-- Exercise inputs follows --

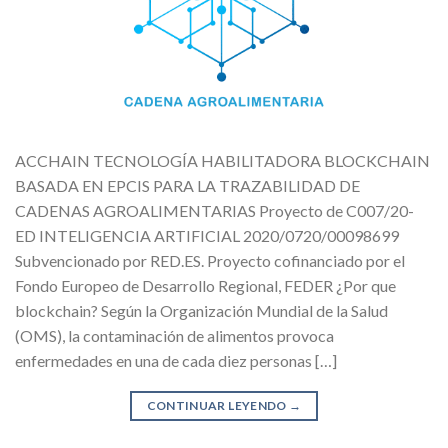
ACCHAIN TECNOLOGÍA HABILITADORA BLOCKCHAIN
BASADA EN EPCIS PARA LA TRAZABILIDAD DE
CADENAS AGROALIMENTARIAS Proyecto de C007/20-
ED INTELIGENCIA ARTIFICIAL 2020/0720/00098699
Subvencionado por RED.ES. Proyecto cofinanciado por el
Fondo Europeo de Desarrollo Regional, FEDER ¿Por que
blockchain? Según la Organización Mundial de la Salud
(OMS), la contaminación de alimentos provoca
enfermedades en una de cada diez personas […]
CONTINUAR LEYENDO
→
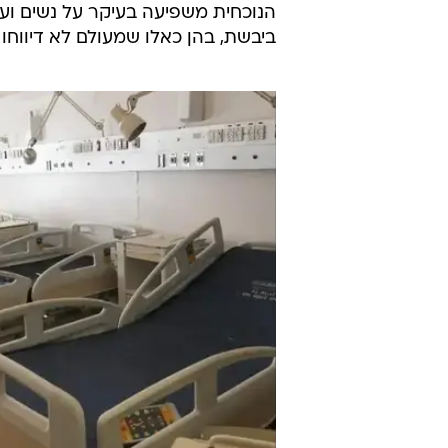
/
אבעבועות הקוף
מערכת וואלה, ללא
זאת הפעם השנייה שבה מוכרזת המח
אז המחלה
הגיעה גם לישראל
. החיסון ל
דווח
בישראל כי נמצאו חמישה מקרים חדשים, fשאחד מהחו
באתר משרד הבריאות הישראלי נכתב 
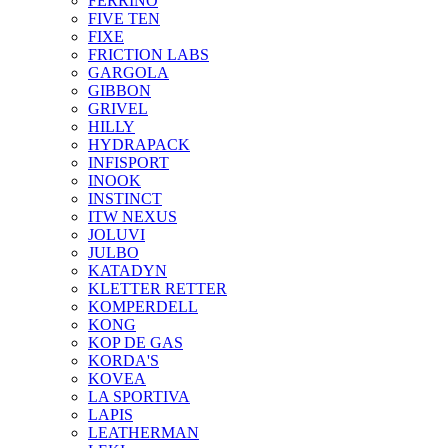
FERRINO
FIVE TEN
FIXE
FRICTION LABS
GARGOLA
GIBBON
GRIVEL
HILLY
HYDRAPACK
INFISPORT
INOOK
INSTINCT
ITW NEXUS
JOLUVI
JULBO
KATADYN
KLETTER RETTER
KOMPERDELL
KONG
KOP DE GAS
KORDA'S
KOVEA
LA SPORTIVA
LAPIS
LEATHERMAN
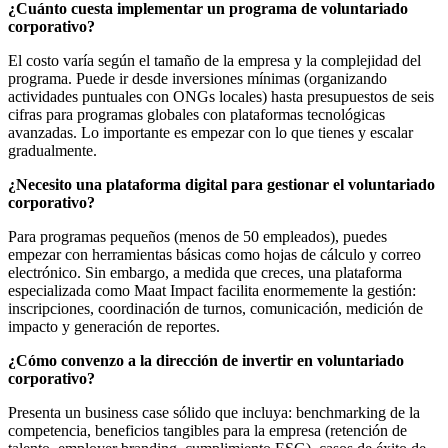
¿Cuánto cuesta implementar un programa de voluntariado
corporativo?
El costo varía según el tamaño de la empresa y la complejidad del
programa. Puede ir desde inversiones mínimas (organizando
actividades puntuales con ONGs locales) hasta presupuestos de seis
cifras para programas globales con plataformas tecnológicas
avanzadas. Lo importante es empezar con lo que tienes y escalar
gradualmente.
¿Necesito una plataforma digital para gestionar el voluntariado
corporativo?
Para programas pequeños (menos de 50 empleados), puedes
empezar con herramientas básicas como hojas de cálculo y correo
electrónico. Sin embargo, a medida que creces, una plataforma
especializada como Maat Impact facilita enormemente la gestión:
inscripciones, coordinación de turnos, comunicación, medición de
impacto y generación de reportes.
¿Cómo convenzo a la dirección de invertir en voluntariado
corporativo?
Presenta un business case sólido que incluya: benchmarking de la
competencia, beneficios tangibles para la empresa (retención de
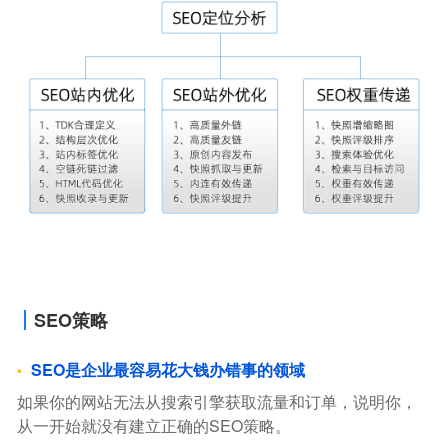
SEO策略
SEO是企业最容易花大钱办错事的领域
如果你的网站无法从搜索引擎获取流量和订单，说明你，
从一开始就没有建立正确的SEO策略。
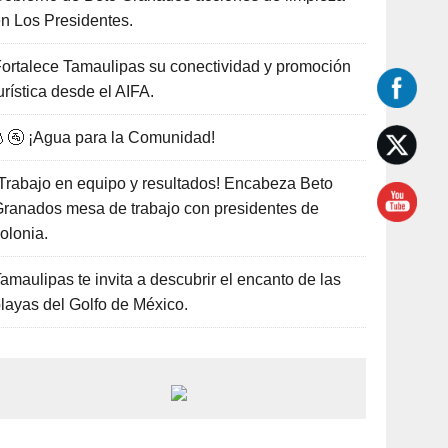
n Los Presidentes.
ortalece Tamaulipas su conectividad y promoción
urística desde el AIFA.
🚰 ¡Agua para la Comunidad!
Trabajo en equipo y resultados! Encabeza Beto
ranados mesa de trabajo con presidentes de
olonia.
amaulipas te invita a descubrir el encanto de las
layas del Golfo de México.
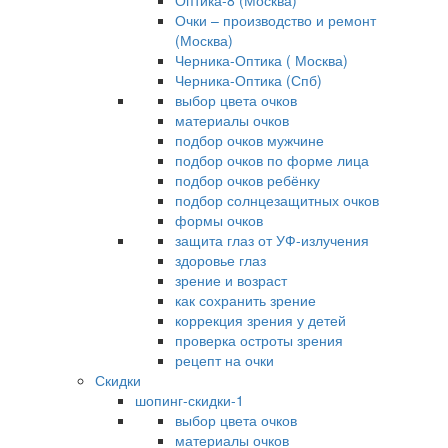
Оптика-8 (Москва)
Очки – производство и ремонт
(Москва)
Черника-Оптика ( Москва)
Черника-Оптика (Спб)
выбор цвета очков
материалы очков
подбор очков мужчине
подбор очков по форме лица
подбор очков ребёнку
подбор солнцезащитных очков
формы очков
защита глаз от УФ-излучения
здоровье глаз
зрение и возраст
как сохранить зрение
коррекция зрения у детей
проверка остроты зрения
рецепт на очки
Скидки
шопинг-скидки-1
выбор цвета очков
материалы очков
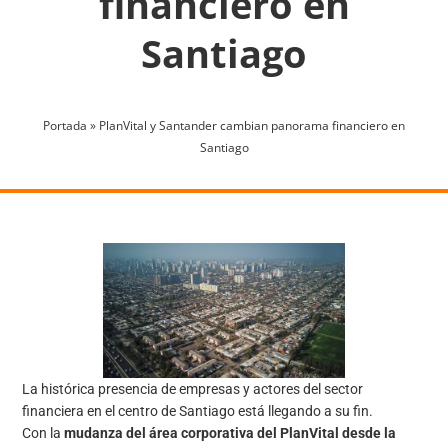
financiero en
Santiago
Portada
»
PlanVital y Santander cambian panorama financiero en
Santiago
La histórica presencia de empresas y actores del sector
financiera en el centro de Santiago está llegando a su fin.
Con la
mudanza del área corporativa del PlanVital desde la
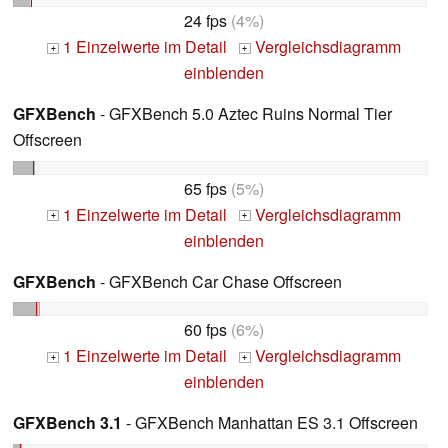
24 fps
(4%)
1 Einzelwerte im Detail
Vergleichsdiagramm
+
+
einblenden
GFXBench
- GFXBench 5.0 Aztec Ruins Normal Tier
Offscreen
65 fps
(5%)
1 Einzelwerte im Detail
Vergleichsdiagramm
+
+
einblenden
GFXBench
- GFXBench Car Chase Offscreen
60 fps
(6%)
1 Einzelwerte im Detail
Vergleichsdiagramm
+
+
einblenden
GFXBench 3.1
- GFXBench Manhattan ES 3.1 Offscreen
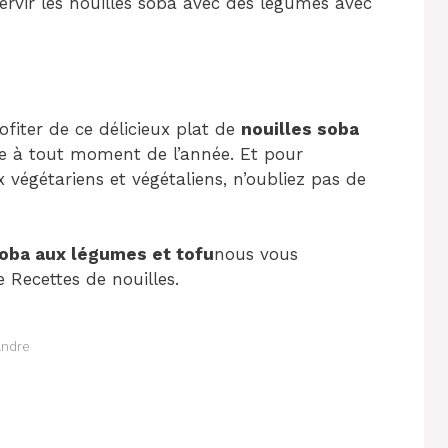
servir les nouilles soba avec des légumes avec
ofiter de ce délicieux plat de
nouilles soba
le à tout moment de l’année. Et pour
 végétariens et végétaliens, n’oubliez pas de
soba aux légumes et tofu
nous vous
 Recettes de nouilles.
andre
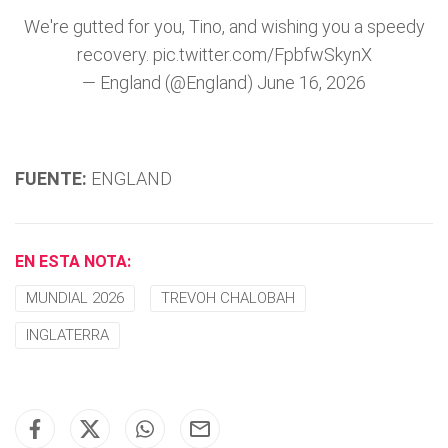
We're gutted for you, Tino, and wishing you a speedy
recovery.
pic.twitter.com/FpbfwSkynX
— England (@England)
June 16, 2026
FUENTE:
ENGLAND
EN ESTA NOTA:
MUNDIAL 2026
TREVOH CHALOBAH
INGLATERRA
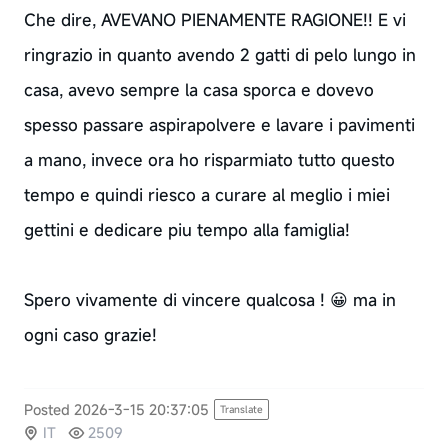
Che dire, AVEVANO PIENAMENTE RAGIONE!! E vi
ringrazio in quanto avendo 2 gatti di pelo lungo in
casa, avevo sempre la casa sporca e dovevo
spesso passare aspirapolvere e lavare i pavimenti
a mano, invece ora ho risparmiato tutto questo
tempo e quindi riesco a curare al meglio i miei
gettini e dedicare piu tempo alla famiglia!
Spero vivamente di vincere qualcosa ! 😀 ma in
ogni caso grazie!
Posted 2026-3-15 20:37:05
Translate
IT
2509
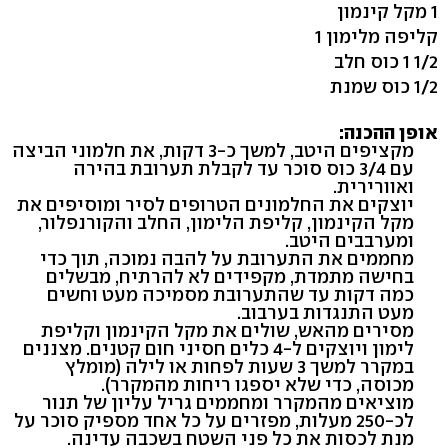
1 מקל קינמון
קליפה מלימון 1
1/2 1 כוס חלב
1/2 כוס שמנת
אופן ההכנה:
מקציפים היטב, למשך כ-3 דקות, את חלמוני הביצה
עם 3/4 כוס סוכר עד לקבלת תערובת בהירה
ואוורירית.
יוצקים את החלמונים הטרופים לסיר ומוסיפים את
מקל הקינמון, קליפת הלימון, החלב והקורנפלור,
ומערבבים היטב.
מחממים את התערובת על להבה נמוכה, תוך כדי
בחישה מתמדת, מקפידים לא להרתיח, מבשלים
כמה דקות עד שהתערובת מסמיכה מעט וחשים
מעט התנגדות בערבוב.
מסירים מהאש, שולים את מקל הקינמון וקליפת
לימון ויוצקים ל-4 כלים חסיני חום קטנים. מצננים
במקרר למשך 3 שעות לפחות או לילה (מומלץ
מכוסה, כדי שלא יספגו ריחות מהמקרר).
מוציאים מהמקרר ומחממים גריל עליון של תנור
לכ-250 מעלות, מפזרים על כל אחד מספיק סוכר על
מנת לכסות את כל פני השטח בשכבה עדינה.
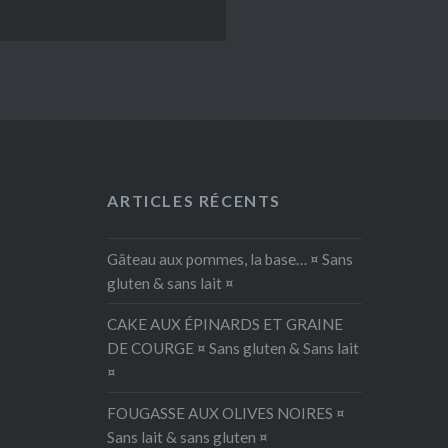
ARTICLES RÉCENTS
Gâteau aux pommes, la base… ¤ Sans
gluten & sans lait ¤
CAKE AUX ÉPINARDS ET GRAINE
DE COURGE ¤ Sans gluten & Sans lait
¤
FOUGASSE AUX OLIVES NOIRES ¤
Sans lait & sans gluten ¤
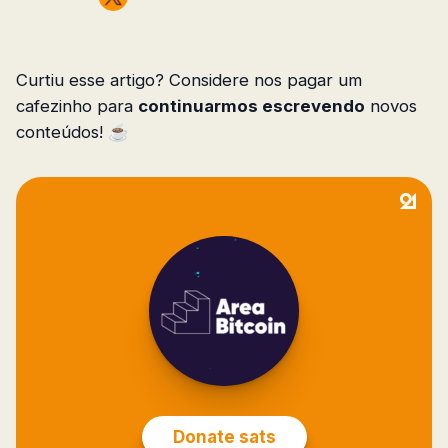
Curtiu esse artigo? Considere nos pagar um
cafezinho para
continuarmos escrevendo
novos
conteúdos! ☕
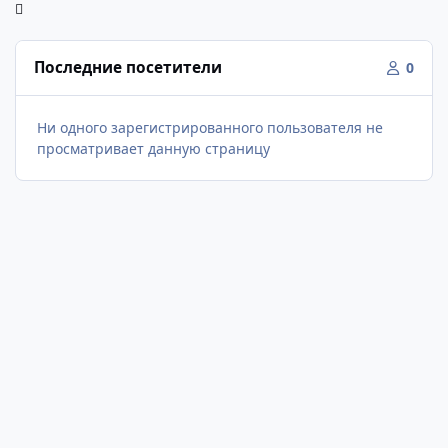
Последние посетители
0
Ни одного зарегистрированного пользователя не
просматривает данную страницу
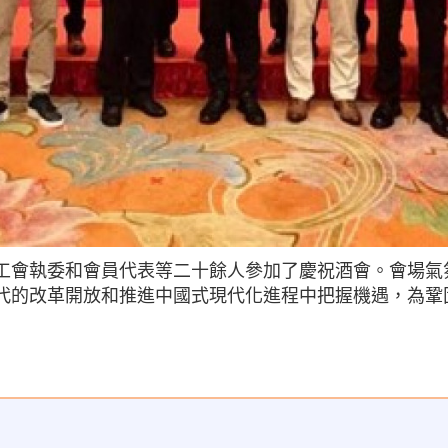
工會執委和會員代表等二十餘人參加了慶祝酒會。會場氣
代的改革開放和推進中國式現代化進程中把握機遇，為鞏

-- Exercise inputs concluded --

Exercise instructions
Output the entries above verbatim, leaving out images.

Exercise solution
ACCHAIN TECNOLOGÍA HABILITADORA BLOCKCHAIN
BASADA EN EPCIS PARA LA TRAZABILIDAD DE
CADENAS AGROALIMENTARIAS Proyecto de C007/20-
ED INTELIGENCIA ARTIFICIAL 2020/0720/00098699
Subvencionado por RED.ES. Proyecto cofinanciado por el
Fondo Europeo de Desarrollo Regional, FEDER ¿Por que
blockchain? Según la Organización Mundial de la Salud
(OMS), la contaminación de alimentos provoca
enfermedades en una de cada diez personas […]
CONTINUAR LEYENDO
→
/
אבעבועות הקוף
מערכת וואלה, ללא
זאת הפעם השנייה שבה מוכרזת המח
אז המחלה
הגיעה גם לישראל
. החיסון ל
דווח
בישראל כי נמצאו חמישה מקרים חדשים, fשאחד מהחו
באתר משרד הבריאות הישראלי נכתב 
FERRINO
FIVE TEN
FIXE
FRICTION LABS
GARGOLA
GIBBON
GRIVEL
HILLY
HYDRAPACK
INFISPORT
INOOK
INSTINCT
ITW NEXUS
JOLUVI
JULBO
KATADYN
KLETTER RETTER
KOMPERDELL
KONG
KOP DE GAS
KORDA'S
KOVEA
LA SPORTIVA
LAPIS
LEATHERMAN
¿Cuánto cuesta implementar un programa de voluntariado
corporativo?
El costo varía según el tamaño de la empresa y la complejidad del
programa. Puede ir desde inversiones mínimas (organizando
actividades puntuales con ONGs locales) hasta presupuestos de seis
cifras para programas globales con plataformas tecnológicas
avanzadas. Lo importante es empezar con lo que tienes y escalar
gradualmente.
¿Necesito una plataforma digital para gestionar el voluntariado
corporativo?
Para programas pequeños (menos de 50 empleados), puedes
empezar con herramientas básicas como hojas de cálculo y correo
electrónico. Sin embargo, a medida que creces, una plataforma
especializada como Maat Impact facilita enormemente la gestión:
inscripciones, coordinación de turnos, comunicación, medición de
impacto y generación de reportes.
¿Cómo convenzo a la dirección de invertir en voluntariado
corporativo?
Presenta un business case sólido que incluya: benchmarking de la
competencia, beneficios tangibles para la empresa (retención de
SEO策略
SEO是企业最容易花大钱办错事的领域
如果你的网站无法从搜索引擎获取流量和订单，说明你，
从一开始就没有建立正确的SEO策略。
n Los Presidentes.
ortalece Tamaulipas su conectividad y promoción
urística desde el AIFA.
🚰 ¡Agua para la Comunidad!
Trabajo en equipo y resultados! Encabeza Beto
ranados mesa de trabajo con presidentes de
olonia.
amaulipas te invita a descubrir el encanto de las
layas del Golfo de México.
Оптика-8 (Москва)
Очки – производство и ремонт
(Москва)
Черника-Оптика ( Москва)
Черника-Оптика (Спб)
выбор цвета очков
материалы очков
подбор очков мужчине
подбор очков по форме лица
подбор очков ребёнку
подбор солнцезащитных очков
формы очков
защита глаз от УФ-излучения
здоровье глаз
зрение и возраст
как сохранить зрение
коррекция зрения у детей
проверка остроты зрения
рецепт на очки
Скидки
шопинг-скидки-1
выбор цвета очков
материалы очков
financiero en
Santiago
Portada
»
PlanVital y Santander cambian panorama financiero en
Santiago
La histórica presencia de empresas y actores del sector
financiera en el centro de Santiago está llegando a su fin.
Con la
mudanza del área corporativa del PlanVital desde la
24 fps
(4%)
1 Einzelwerte im Detail
Vergleichsdiagramm
+
+
einblenden
GFXBench
- GFXBench 5.0 Aztec Ruins Normal Tier
Offscreen
65 fps
(5%)
1 Einzelwerte im Detail
Vergleichsdiagramm
+
+
einblenden
GFXBench
- GFXBench Car Chase Offscreen
60 fps
(6%)
1 Einzelwerte im Detail
Vergleichsdiagramm
+
+
einblenden
GFXBench 3.1
- GFXBench Manhattan ES 3.1 Offscreen
servir les nouilles soba avec des légumes avec
ofiter de ce délicieux plat de
nouilles soba
le à tout moment de l’année. Et pour
 végétariens et végétaliens, n’oubliez pas de
soba aux légumes et tofu
nous vous
 Recettes de nouilles.
andre
We're gutted for you, Tino, and wishing you a speedy
recovery.
pic.twitter.com/FpbfwSkynX
— England (@England)
June 16, 2026
FUENTE:
ENGLAND
EN ESTA NOTA:
MUNDIAL 2026
TREVOH CHALOBAH
INGLATERRA
Che dire, AVEVANO PIENAMENTE RAGIONE!! E vi
ringrazio in quanto avendo 2 gatti di pelo lungo in
casa, avevo sempre la casa sporca e dovevo
spesso passare aspirapolvere e lavare i pavimenti
a mano, invece ora ho risparmiato tutto questo
tempo e quindi riesco a curare al meglio i miei
gettini e dedicare piu tempo alla famiglia!
Spero vivamente di vincere qualcosa ! 😀 ma in
ogni caso grazie!
Posted 2026-3-15 20:37:05
Translate
IT
2509
1 מקל קינמון
קליפה מלימון 1
1/2 1 כוס חלב
1/2 כוס שמנת
אופן ההכנה:
מקציפים היטב, למשך כ-3 דקות, את חלמוני הביצה
עם 3/4 כוס סוכר עד לקבלת תערובת בהירה
ואוורירית.
יוצקים את החלמונים הטרופים לסיר ומוסיפים את
מקל הקינמון, קליפת הלימון, החלב והקורנפלור,
ומערבבים היטב.
מחממים את התערובת על להבה נמוכה, תוך כדי
בחישה מתמדת, מקפידים לא להרתיח, מבשלים
כמה דקות עד שהתערובת מסמיכה מעט וחשים
מעט התנגדות בערבוב.
מסירים מהאש, שולים את מקל הקינמון וקליפת
לימון ויוצקים ל-4 כלים חסיני חום קטנים. מצננים
במקרר למשך 3 שעות לפחות או לילה (מומלץ
מכוסה, כדי שלא יספגו ריחות מהמקרר).
מוציאים מהמקרר ומחממים גריל עליון של תנור
לכ-250 מעלות, מפזרים על כל אחד מספיק סוכר על
מנת לכסות את כל פני השטח בשכבה עדינה.
ARTICLES RÉCENTS
Gâteau aux pommes, la base… ¤ Sans
gluten & sans lait ¤
CAKE AUX ÉPINARDS ET GRAINE
DE COURGE ¤ Sans gluten & Sans lait
¤
FOUGASSE AUX OLIVES NOIRES ¤
Sans lait & sans gluten ¤
Curtiu esse artigo? Considere nos pagar um
cafezinho para
continuarmos escrevendo
novos
conteúdos! ☕
Последние посетители
0
Ни одного зарегистрированного пользователя не
просматривает данную страницу
工會執委和會員代表等二十餘人參加了慶祝酒會。會場氣
代的改革開放和推進中國式現代化進程中把握機遇，為鞏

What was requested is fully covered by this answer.